Khaled Hosseini and illustrated by Dan Williams
“The skies spitting bombs. Starvation. Burials. There are all things you know now.”
I search and search my local Barnes and Noble for this book. I looked on all the displays and through the fiction section and couldn’t find. Why? I was looking for a novel. Sea Prayers is a short illustrated book. What it lacks in length, Sea Prayers makes up for in vivid watercolors. The beautiful artwork enhances the powerful words.
Not joking, it will take you less than 10 minutes to read. Five if you don’t pause to look at the pictures. Because of this, Sea Prayers has received some negative feedback from readers. Sea Prayers is not a typical Hosseini read, but it falls in the same genre with the same messages. Hosseini writes about topics close to his heart. He delivers powerful messages to the reader and opens our minds to the world most of us don’t see. Sea Prayers does just that through prose and pictures.
Sea Prayers is a letter from a father to his son. It is Hosseini response to the refugees crisis. In few words, we are told of a time before and after war. The time before, is a place you want to go visit. The illustrations are beautiful and painted in colors that invite you to jump in and explore. The time after war, the time of the father’s son, is drastically different. The vivd colors of life, like the people effected, were replaced with shades of gray, blue, green, and brown. In so many ways, Sea Prayers is a story you already know–from news coverage, I am Malala, and other of Hosseini’s novels Sea Prayers will read vaguely familiar. I encourage you to give it a read. Unlike most of Hosseini’s work, Sea Prayers can be read by a child or an adult.
I was curious why Khaled Hosseini published a book so different from his others, you probably are too.
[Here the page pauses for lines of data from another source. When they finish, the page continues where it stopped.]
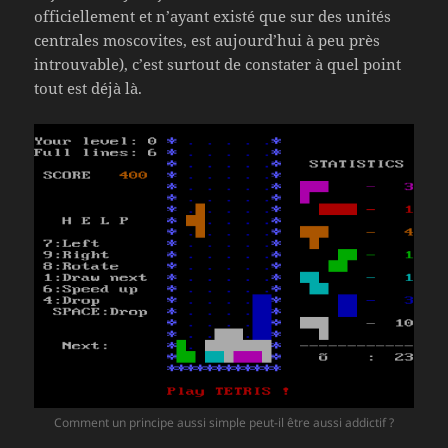
officiellement et n’ayant existé que sur des unités
centrales moscovites, est aujourd’hui à peu près
introuvable), c’est surtout de constater à quel point
tout est déjà là.
Comment un principe aussi simple peut-il être aussi addictif ?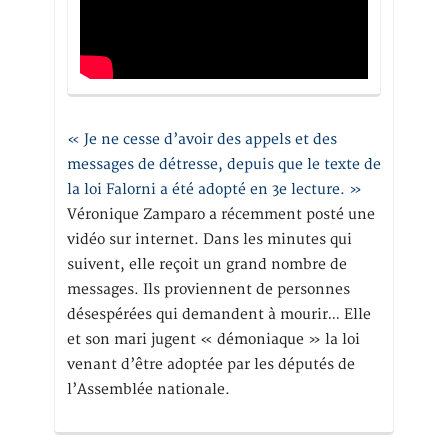
« Je ne cesse d’avoir des appels et des
messages de détresse, depuis que le texte de
la loi Falorni a été adopté en 3e lecture. »
Véronique Zamparo a récemment posté une
vidéo sur internet. Dans les minutes qui
suivent, elle reçoit un grand nombre de
messages. Ils proviennent de personnes
désespérées qui demandent à mourir… Elle
et son mari jugent « démoniaque » la loi
venant d’être adoptée par les députés de
l’Assemblée nationale.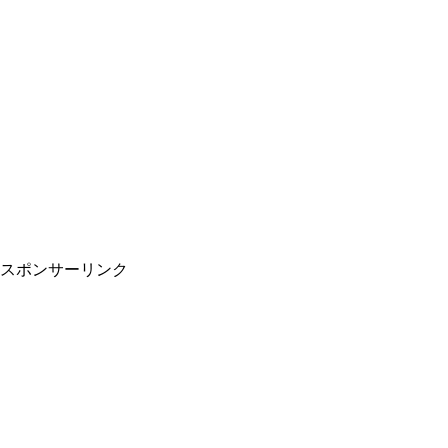
スポンサーリンク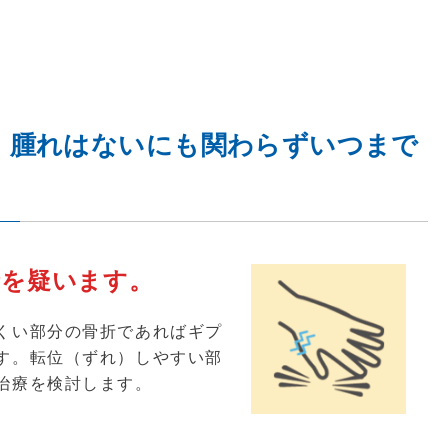
、腫れはないにも関わらずいつまで
折を疑います。
くい部分の骨折であればギプ
す。転位（ずれ）しやすい部
治療を検討します。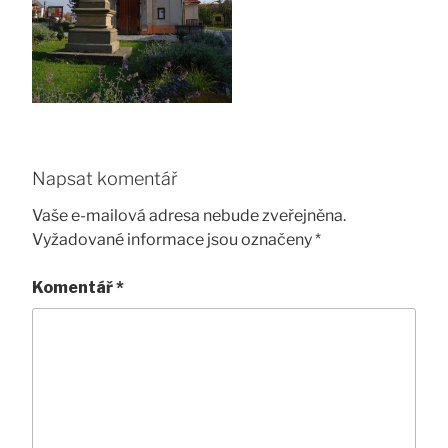
Napsat komentář
Vaše e-mailová adresa nebude zveřejněna.
Vyžadované informace jsou označeny
*
Komentář
*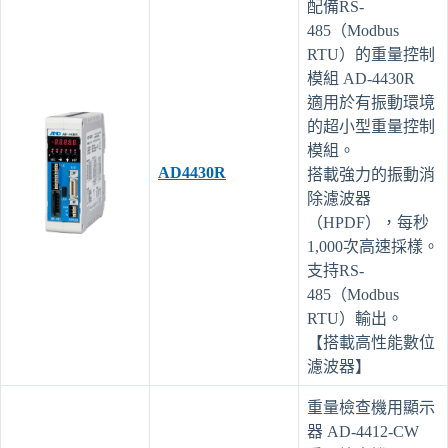
配備RS-
485（Modbus
RTU）的重量控制
模組 AD-4430R
適用於有振動環境
的超小型重量控制
模組。
AD4430R
搭載強力的振動消
除濾波器
（HPDF），每秒
1,000次高速採樣。
支持RS-
485（Modbus
RTU）輸出。
【搭載高性能數位
濾波器】
重量檢查機用顯示
器 AD-4412-CW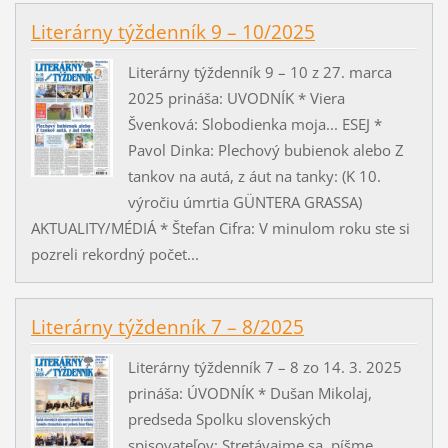
Literárny týždenník 9 – 10/2025
Literárny týždenník 9 – 10 z 27. marca
2025 prináša: UVODNÍK * Viera
Švenková: Slobodienka moja... ESEJ *
Pavol Dinka: Plechový bubienok alebo Z
tankov na autá, z áut na tanky: (K 10.
výročiu úmrtia GÜNTERA GRASSA)
AKTUALITY/MÉDIÁ * Štefan Cifra: V minulom roku ste si
pozreli rekordný počet...
Literárny týždenník 7 – 8/2025
Literárny týždenník 7 – 8 zo 14. 3. 2025
prináša: ÚVODNÍK * Dušan Mikolaj,
predseda Spolku slovenských
spisovateľov: Stretávajme sa, píšme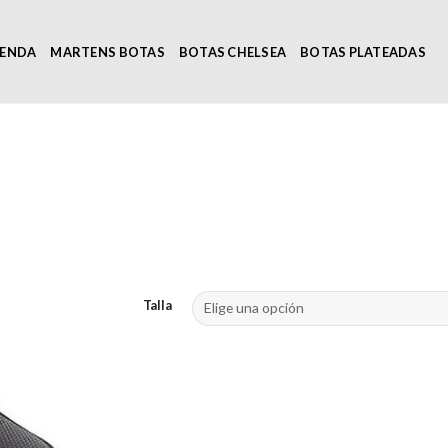
IENDA
MARTENS BOTAS
BOTAS CHELSEA
BOTAS PLATEADAS
Talla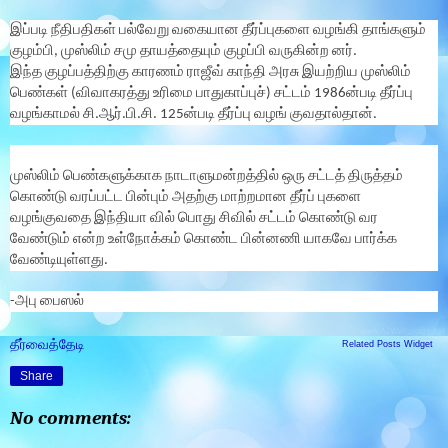
இப்படி நீதிபதிகள் பல்வேறு வகையான தீர்ப்புகளை வழங்கி தாங்களும்
குழம்பி, முஸ்லிம் சமு தாயத்தையும் குழப்பி வருகின்ற னர்.
இந்த குழப்பத்திற்கு காரணம் ராஜீவ் காந்தி அரசு இயற்றிய முஸ்லிம்
பெண்கள் (விவாகரத்து உரிமை பாதுகாப்புச்) சட்டம் 1986ன்படி தீர்ப்பு
வழங்காமல் சி.ஆர்.பி.சி. 125ன்படி தீர்ப்பு வழங் குவதால்தான்.
முஸ்லிம் பெண்களுக்காக நாடாளுமன்றத்தில் ஒரு சட்டத் திருத்தம்
கொண்டு வரப்பட்ட பின்பும் அதற்கு மாற்றமான தீர்ப் புகளை
வழங்குவதை இந்தியா வில் பொது சிவில் சட்டம் கொண்டு வர
வேண்டும் என்ற உள்நோக்கம் கொண்ட பின்னணி யாகவே பார்க்க
வேண்டியுள்ளது.
-அபு பைஸல்
தீர்வைத்தேடி
Related Posts Widget
Share
No comments: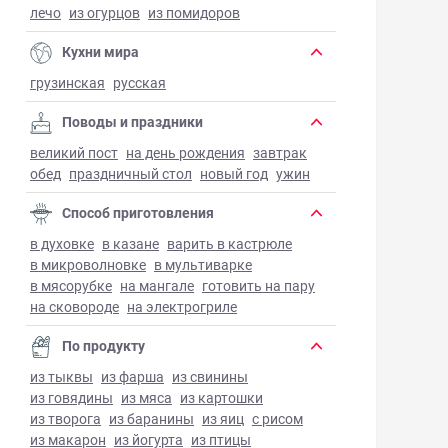
лечо
из огурцов
из помидоров
Кухни мира
грузинская
русская
Поводы и праздники
великий пост
на день рождения
завтрак
обед
праздничный стол
новый год
ужин
Способ приготовления
в духовке
в казане
варить в кастрюле
в микроволновке
в мультиварке
в мясорубке
на мангале
готовить на пару
на сковороде
на электрогриле
По продукту
из тыквы
из фарша
из свинины
из говядины
из мяса
из картошки
из творога
из баранины
из яиц
с рисом
из макарон
из йогурта
из птицы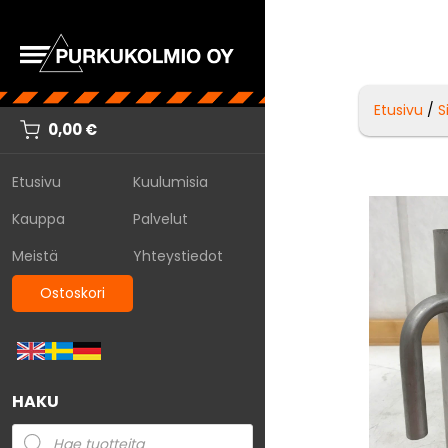
Etusivu
/
S
0,00
€
Etusivu
Kuulumisia
Kauppa
Palvelut
Meistä
Yhteystiedot
Ostoskori
HAKU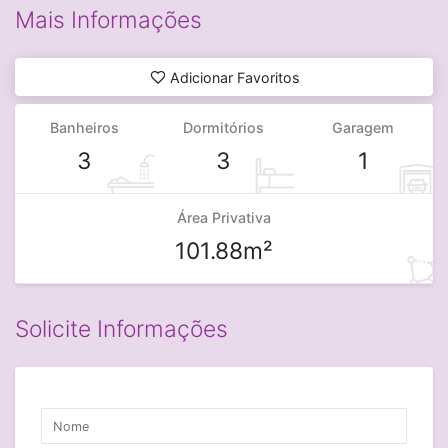
Mais Informações
Adicionar Favoritos
Banheiros
Dormitórios
Garagem
3
3
1
Área Privativa
101.88m²
Solicite Informações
With help from Google and the UN Refugee Agency webpage dedicated to this book, I learned Hosseini was inspired by three-year-old Alan Kurdi, a Syrian refugee, who drowned while trying to make it to safety. He was not the first nor the last to lose their life trying to make it across the Mediterranean sea. Below is a quote from the webpage.
Sea Prayer was first produced in collaboration with UNHCR and the Guardian as a virtual reality film released in September 2017. In September 2018 Sea Prayer was published in over 30 languages as a short story with illustrations by Dan Williams. Proceeds from the sale of Sea Prayer will go to The Khaled Hosseini Foundation and UNHCR to help fund life-saving support and build better futures for refugees around the world.
If you are not familiar with Hosseini’s work, start here. If you have read his other novels, you might not like this one- that’s fine. Don’t let the change in style keep you from checking this new read out. Remember you can always read a book for free through your local library or in a chair at your local bookstore. I recommend Sea Prayers to new and old Hosseini readers.